I am a self-serve type of person. Given the choice between a chat thread, a help article, or a real human being via email or phone, I will pick the help article every time. Not because the human is unwelcome — because the human is a last resort, and I would rather solve it myself. Probably reads as antisocial. I prefer to call it efficient.
So a recent task in my own life required real back-and-forth with two people at the same organization. Their income is entirely commission-based. That is just how the role works, and knowing it changes how I listen. When the incentive structure pulls one direction, I listen intently for it — not because I expect bad behavior, but because the situation is shaped that way and I would rather hear it early than late. Both sides of the conversation operate inside that shape. Mine is alertness. Theirs is the pull toward the more profitable option.
What I noticed was that the conversation simply did not go there. They stuck with what I asked about. They reframed it with an option I had not considered, which turned out to be better than the one I had landed on myself. And on one particular scenario I raised, they did something I respect a great deal — they told me they would have to investigate. No fluff. No off-the-cuff answer to fill the silence. Just an honest I need to research that and get back to you. Small step above what the situation seemed to call for. It registered.
The same day, on the other side of my own counter, a customer wrote in with a question I had never been asked before. Not a variation on a familiar theme — a genuine outlier. The question was, in effect, can the software handle this thing the employer has been doing for years. The accurate answer, given the software, was no — we do not offer that. The customer accepted the reply. Ticket closed, move on.
That is how my replies often work. An ASAP answer to get the customer past whatever has them stuck, followed by a later reply with the why — once I have had a chance to look at the question with both eyes. Sometimes the second reply is short and confirms the first. Sometimes the second reply reframes the whole situation. Either way the customer is unblocked while I think.
This one was the second kind. The question itself bothered me. Not the answer — the question. It implied a practice I wanted to understand. So I looked into it after the fact. What I found was that the long-standing practice was not quite right to begin with. There is a cleaner way to handle the situation that needs no special treatment by the employer at all — no workaround, no extra step, nothing for the software to do that it does not already do.
So I wrote back unprompted. Here is what I found. Here is the cleaner path. The original question goes away if you take it. The customer thanked me for the personal service. We went back and forth a few times on the topic. They were generous about the second reply in a way I had not expected.
Two kinds of help
Here is what I keep coming back to. There are really two kinds of help on offer at any given counter. One is the ticket-closing kind — check this box, click that button, the question is answered and the ticket closes cleanly. That kind has its place, and most days that is what people actually want from me. The other kind looks past the question itself to what the customer is really trying to accomplish, and answers that instead. Sometimes the original question goes away. Sometimes it picks up a better neighbor.
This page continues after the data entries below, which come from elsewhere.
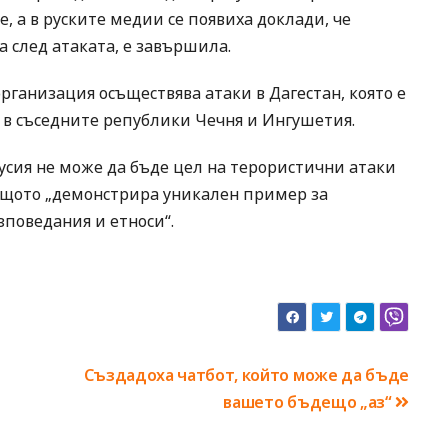
 а в руските медии се появиха доклади, че
 след атаката, е завършила.
организация осъществява атаки в Дагестан, която е
в съседните републики Чечня и Ингушетия.
“Русия не може да бъде цел на терористични атаки
защото „демонстрира уникален пример за
поведания и етноси“.
е
Създадоха чатбот, който може да бъде
вашето бъдещо „аз“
My first answer was the ticket-closing kind. Accurate, honest, done. The second answer was the other kind, and it is the one that got thanked for. Both of the people I spoke with that morning had been operating in the second kind too — reframing my question with an option I had not considered, telling me when they did not know something instead of winging it. None of it was heroic. All of it was a small step above what the moment seemed to require.
The two-step is already part of how I work. The work in Help Me Help You is partly about this — the more context a customer gives me, the more useful the second reply can be. The first reply will still answer the question that was asked. The second reply, when there is one, is the one that gets thanked for. And no — I still did not think I had done anything special.